The Teleport SSH Service executes useradd to create new users on the host, and returns an error if it cannot find the useradd binary. The useradd command creates a new home directory with the name of the new host user and adds the user to the groups specified in the Teleport user's roles.

The SSH Service executes useradd --no-create-home --home-dir <home> <username> --groups <groups> --uid <uid> --gid <gid> when adding a user, with all other options using system defaults. For example, it associates the user with the default login shell for the host, which you can specify by setting the SHELL field in /etc/default/useradd. See the useradd manual for your system for a full description of the default behavior.
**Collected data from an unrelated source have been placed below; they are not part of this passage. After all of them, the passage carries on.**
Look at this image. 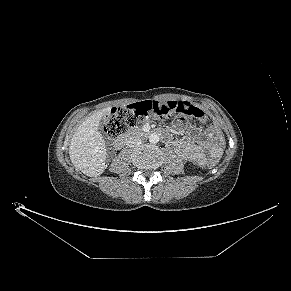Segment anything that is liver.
<instances>
[{
    "label": "liver",
    "instance_id": "6515ba94",
    "mask_svg": "<svg viewBox=\"0 0 291 291\" xmlns=\"http://www.w3.org/2000/svg\"><path fill=\"white\" fill-rule=\"evenodd\" d=\"M109 107L88 117L75 131L69 146L72 164L87 176L96 177L106 168L107 150L104 138L98 131L100 121Z\"/></svg>",
    "mask_w": 291,
    "mask_h": 291
}]
</instances>
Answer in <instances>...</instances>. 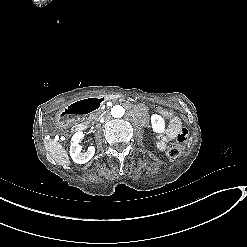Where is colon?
<instances>
[{"instance_id": "1", "label": "colon", "mask_w": 247, "mask_h": 247, "mask_svg": "<svg viewBox=\"0 0 247 247\" xmlns=\"http://www.w3.org/2000/svg\"><path fill=\"white\" fill-rule=\"evenodd\" d=\"M156 111L157 113H159V115L164 116L165 118H176V115H172V111L170 109H167L162 105L157 106ZM188 139V130L186 128H183L177 136L176 140L168 147L166 151L167 157L170 160H175L181 154L182 150L187 144Z\"/></svg>"}]
</instances>
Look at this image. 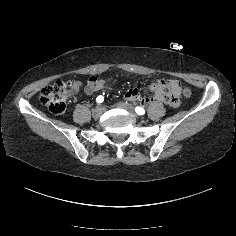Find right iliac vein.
<instances>
[{
    "instance_id": "1",
    "label": "right iliac vein",
    "mask_w": 236,
    "mask_h": 236,
    "mask_svg": "<svg viewBox=\"0 0 236 236\" xmlns=\"http://www.w3.org/2000/svg\"><path fill=\"white\" fill-rule=\"evenodd\" d=\"M102 114H103V108L101 106H98L92 112V116L95 119H98L99 117H101Z\"/></svg>"
}]
</instances>
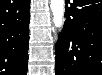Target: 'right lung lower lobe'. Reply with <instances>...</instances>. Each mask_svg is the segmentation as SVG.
<instances>
[{
    "mask_svg": "<svg viewBox=\"0 0 102 75\" xmlns=\"http://www.w3.org/2000/svg\"><path fill=\"white\" fill-rule=\"evenodd\" d=\"M30 0L0 1L1 75H26Z\"/></svg>",
    "mask_w": 102,
    "mask_h": 75,
    "instance_id": "98d812e1",
    "label": "right lung lower lobe"
}]
</instances>
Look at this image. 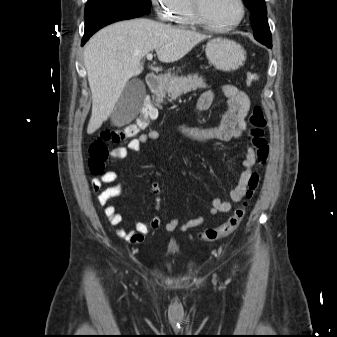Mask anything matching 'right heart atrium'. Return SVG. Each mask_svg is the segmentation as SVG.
Returning <instances> with one entry per match:
<instances>
[{"label": "right heart atrium", "mask_w": 337, "mask_h": 337, "mask_svg": "<svg viewBox=\"0 0 337 337\" xmlns=\"http://www.w3.org/2000/svg\"><path fill=\"white\" fill-rule=\"evenodd\" d=\"M179 0H151L156 14L163 21H171Z\"/></svg>", "instance_id": "d8ad5b80"}]
</instances>
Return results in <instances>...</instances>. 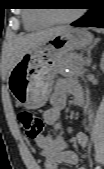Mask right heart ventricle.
<instances>
[{
  "label": "right heart ventricle",
  "instance_id": "e07e8e85",
  "mask_svg": "<svg viewBox=\"0 0 104 169\" xmlns=\"http://www.w3.org/2000/svg\"><path fill=\"white\" fill-rule=\"evenodd\" d=\"M25 27L28 29H38L46 27L50 24L40 13L38 12H26L23 15Z\"/></svg>",
  "mask_w": 104,
  "mask_h": 169
}]
</instances>
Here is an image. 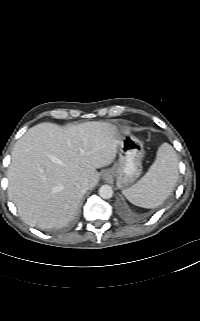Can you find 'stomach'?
Wrapping results in <instances>:
<instances>
[{"label":"stomach","instance_id":"0dacf381","mask_svg":"<svg viewBox=\"0 0 200 321\" xmlns=\"http://www.w3.org/2000/svg\"><path fill=\"white\" fill-rule=\"evenodd\" d=\"M119 135L117 162L105 172V177H114L116 185L125 189L142 174V160L145 154L142 142L129 131L117 129Z\"/></svg>","mask_w":200,"mask_h":321}]
</instances>
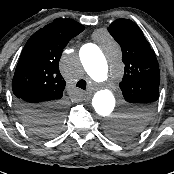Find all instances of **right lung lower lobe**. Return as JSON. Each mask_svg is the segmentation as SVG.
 Returning a JSON list of instances; mask_svg holds the SVG:
<instances>
[{"mask_svg":"<svg viewBox=\"0 0 174 174\" xmlns=\"http://www.w3.org/2000/svg\"><path fill=\"white\" fill-rule=\"evenodd\" d=\"M17 111L23 121H25L24 115L39 113L46 110L48 107L54 106L57 108V112L62 110L60 102H46V101H31L29 99H15Z\"/></svg>","mask_w":174,"mask_h":174,"instance_id":"1","label":"right lung lower lobe"}]
</instances>
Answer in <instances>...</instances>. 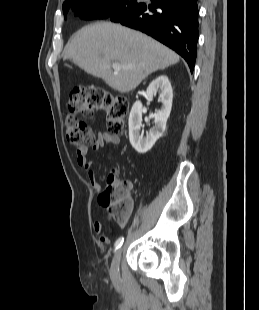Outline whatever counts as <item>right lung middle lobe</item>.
<instances>
[{
    "label": "right lung middle lobe",
    "instance_id": "obj_1",
    "mask_svg": "<svg viewBox=\"0 0 259 310\" xmlns=\"http://www.w3.org/2000/svg\"><path fill=\"white\" fill-rule=\"evenodd\" d=\"M137 0H99L92 3L80 1L69 2L62 6L64 16L70 7L75 10V15L85 20L110 18L111 21L119 22L128 13L139 6Z\"/></svg>",
    "mask_w": 259,
    "mask_h": 310
}]
</instances>
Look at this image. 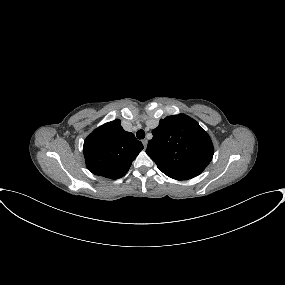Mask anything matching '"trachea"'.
Here are the masks:
<instances>
[{"instance_id": "trachea-1", "label": "trachea", "mask_w": 285, "mask_h": 285, "mask_svg": "<svg viewBox=\"0 0 285 285\" xmlns=\"http://www.w3.org/2000/svg\"><path fill=\"white\" fill-rule=\"evenodd\" d=\"M136 136H137V138L138 139H144L145 138V132H144V130H139V131H137V133H136Z\"/></svg>"}]
</instances>
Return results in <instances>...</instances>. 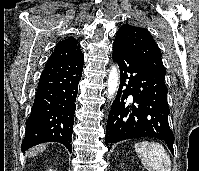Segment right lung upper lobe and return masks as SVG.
I'll return each mask as SVG.
<instances>
[{
	"mask_svg": "<svg viewBox=\"0 0 199 171\" xmlns=\"http://www.w3.org/2000/svg\"><path fill=\"white\" fill-rule=\"evenodd\" d=\"M80 44L73 37L59 42L49 59H72L82 55Z\"/></svg>",
	"mask_w": 199,
	"mask_h": 171,
	"instance_id": "obj_1",
	"label": "right lung upper lobe"
}]
</instances>
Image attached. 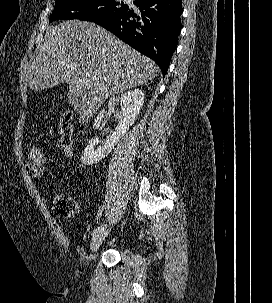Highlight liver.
<instances>
[{
    "instance_id": "6515ba94",
    "label": "liver",
    "mask_w": 272,
    "mask_h": 303,
    "mask_svg": "<svg viewBox=\"0 0 272 303\" xmlns=\"http://www.w3.org/2000/svg\"><path fill=\"white\" fill-rule=\"evenodd\" d=\"M158 72L154 61L106 29L71 20L46 30L44 44L30 64L28 83L33 91L67 83L68 100L84 124L109 96L146 84ZM82 78L87 82H80Z\"/></svg>"
}]
</instances>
The Teleport SSH Service also creates a file in /etc/sudoers.d with the contents of the host_sudoers file written with one entry per line, each prefixed with the username of the user that has logged in.

The session can then proceed as usual, however once the SSH session ends, the user will be automatically removed and their home directory will be deleted with userdel --remove <username>, as the matching role specified they should be dropped. Files owned by the deleted user, created outside the home directory, will remain in place. Groups that were created will remain on the system after the session ends.

Should a Teleport SSH instance be restarted while a session is in progress, the user will be cleaned up at the next Teleport restart.